In many underdeveloped countries crony capitalism may be perceived both as corrupt and as antinational. Crony capitalists often belong to ethnic minority groups whose activities have been historically concentrated within the business or financial sector and who in some cases had enjoyed protection under earlier colonial regimes. As in the cases of the Lebanese in Sierra Leone, Indians in Kenya, and the Chinese throughout Southeast Asia, perceived government favoritism toward entrepreneurial minorities may lead to fierce ethnic conflicts and the shattering of polities.

Crony capitalism may result in corruption. But corruption’s effects on economic development need not necessarily be lethal and corruption is certainly not unique to modern Third World nations. While the World Bank and the U.S. government have intervened to make aid conditional on struggles against corruption, relatively little attention has been given to historical studies of the effects of corruption on economic development. American civic life in the era of the Second Industrial Revolution between 1870 and 1914 was immensely corrupt, though the effect of this corruption on U.S. economic growth remains largely unexplored. In The Shame of the Cities (1902) the social reformer Lincoln Steffens documented many cases of corrupt ties between businessmen and politicians during the era of the so-called Robber Barons. Steffens condemned the “shamelessness” of municipal politics in St. Louis, a politics characterized by “government of the people, by the rogues and for the rich.” Recent examples of cronyism show that the spirit of the Robber Barons continues: In 2001 the Enron case revealed collusion between politicians and corporate executives, while 2006 saw the conviction of the lobbyist Jack Abramoff, who had served as an intermediary between businessmen and key congressmen.

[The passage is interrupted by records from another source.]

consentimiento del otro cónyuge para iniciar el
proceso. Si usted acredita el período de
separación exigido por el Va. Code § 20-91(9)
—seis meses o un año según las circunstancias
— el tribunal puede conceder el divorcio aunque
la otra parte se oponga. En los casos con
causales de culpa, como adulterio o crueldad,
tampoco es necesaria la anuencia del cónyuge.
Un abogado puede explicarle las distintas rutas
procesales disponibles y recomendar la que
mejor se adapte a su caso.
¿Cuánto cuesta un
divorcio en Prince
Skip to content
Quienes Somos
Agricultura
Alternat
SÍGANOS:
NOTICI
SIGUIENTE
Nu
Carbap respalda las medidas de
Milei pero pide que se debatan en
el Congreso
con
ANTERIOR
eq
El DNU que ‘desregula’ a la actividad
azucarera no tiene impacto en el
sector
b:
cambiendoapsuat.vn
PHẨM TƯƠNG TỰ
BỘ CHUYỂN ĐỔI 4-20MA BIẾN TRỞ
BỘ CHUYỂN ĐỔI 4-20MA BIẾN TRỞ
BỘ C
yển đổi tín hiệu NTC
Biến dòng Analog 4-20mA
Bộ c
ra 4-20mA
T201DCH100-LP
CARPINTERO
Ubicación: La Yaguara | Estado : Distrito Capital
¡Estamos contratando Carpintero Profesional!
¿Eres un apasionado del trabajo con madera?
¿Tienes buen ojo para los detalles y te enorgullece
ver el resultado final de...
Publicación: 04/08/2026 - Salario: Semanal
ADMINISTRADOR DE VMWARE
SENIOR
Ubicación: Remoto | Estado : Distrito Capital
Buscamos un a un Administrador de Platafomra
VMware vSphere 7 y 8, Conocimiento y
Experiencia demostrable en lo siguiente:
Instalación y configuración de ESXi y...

Some sociologists and political scientists have even maintained that some forms of crony capitalism may be indispensable for capitalist development, particularly when those forms of cronyism help prevent untrammeled corruption. As modern China shows, personal political networks tying central government leaders to regional industrialists may be invaluable in combating entrepreneurial corruption. China’s increased movement away from state-owned enterprise has greatly increased opportunities for corruption at the higher ranks of society. Interestingly, however, the emerging Chinese culture of corruption so far seems mainly limited to regional levels, as the political elite that rules China at the national level has resisted absorption into this culture. Much of the success of the current Chinese economy may be due to the combination of local businessmen adept at adapting laws to local conditions and an uncorrupted political elite with ties to regional economic leaders that imposes limits on regional corruption and maintains a legal framework on which local and foreign businessmen can rely.

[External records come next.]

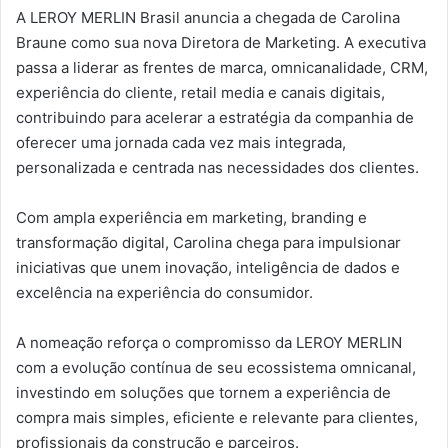
A LEROY MERLIN Brasil anuncia a chegada de Carolina
Braune como sua nova Diretora de Marketing. A executiva
passa a liderar as frentes de marca, omnicanalidade, CRM,
experiência do cliente, retail media e canais digitais,
contribuindo para acelerar a estratégia da companhia de
oferecer uma jornada cada vez mais integrada,
personalizada e centrada nas necessidades dos clientes.
Com ampla experiência em marketing, branding e
transformação digital, Carolina chega para impulsionar
iniciativas que unem inovação, inteligência de dados e
excelência na experiência do consumidor.
A nomeação reforça o compromisso da LEROY MERLIN
com a evolução contínua de seu ecossistema omnicanal,
investindo em soluções que tornem a experiência de
compra mais simples, eficiente e relevante para clientes,
profissionais da construção e parceiros.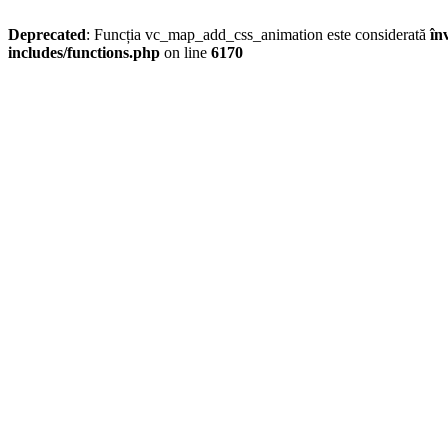
Deprecated
: Funcția vc_map_add_css_animation este considerată
în
includes/functions.php
on line
6170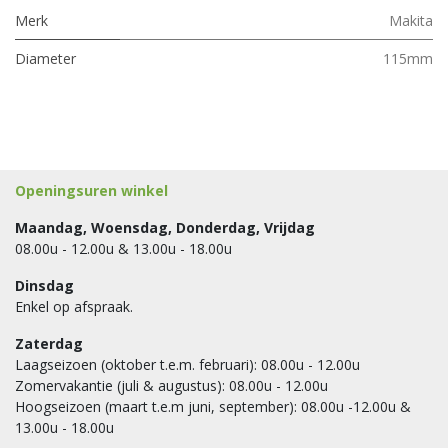
Merk
Makita
Diameter
115mm
Openingsuren winkel
Maandag, Woensdag, Donderdag, Vrijdag
08.00u - 12.00u & 13.00u - 18.00u
Dinsdag
Enkel op afspraak.
Zaterdag
Laagseizoen (oktober t.e.m. februari): 08.00u - 12.00u
Zomervakantie (juli & augustus): 08.00u - 12.00u
Hoogseizoen (maart t.e.m juni, september): 08.00u -12.00u &
13.00u - 18.00u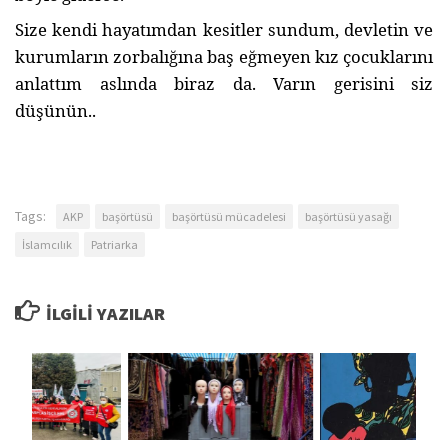
Size kendi hayatımdan kesitler sundum, devletin ve
kurumların zorbalığına baş eğmeyen kız çocuklarını
anlattım aslında biraz da. Varın gerisini siz
düşünün..
Tags:
AKP
başörtüsü
başörtüsü mücadelesi
başörtüsü yasağı
İslamcılık
Patriarka
İLGILI YAZILAR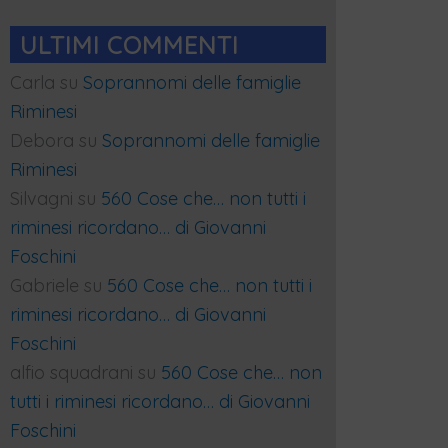
ULTIMI COMMENTI
Carla
su
Soprannomi delle famiglie
Riminesi
Debora
su
Soprannomi delle famiglie
Riminesi
Silvagni
su
560 Cose che… non tutti i
riminesi ricordano… di Giovanni
Foschini
Gabriele
su
560 Cose che… non tutti i
riminesi ricordano… di Giovanni
Foschini
alfio squadrani
su
560 Cose che… non
tutti i riminesi ricordano… di Giovanni
Foschini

Cronyism has been an important element of capitalism everywhere, but the relationship between cronyism, business, and politics and cronyism’s effect on development vary greatly from nation to nation.

Bibliography:

  1. Chua, Amy. 2003. World on Fire: How Exporting Free Market Democracy Breeds Ethnic Hatred and Global Instability. New York: Doubleday.
  2. Domhoff, G. William. 1970. The Higher Circles: The Governing Class in America. New York: Vintage.
  3. Lambsdorff, Johann Graf, Markus Taube, and Matthias Schramm, eds. 2005. The New Institutional Economics of Corruption. New York: Routledge.
  4. Sun, Yan. 2005. Corruption, Growth, and Reform: The Chinese Enigma. Current History 104 (683): 257–263.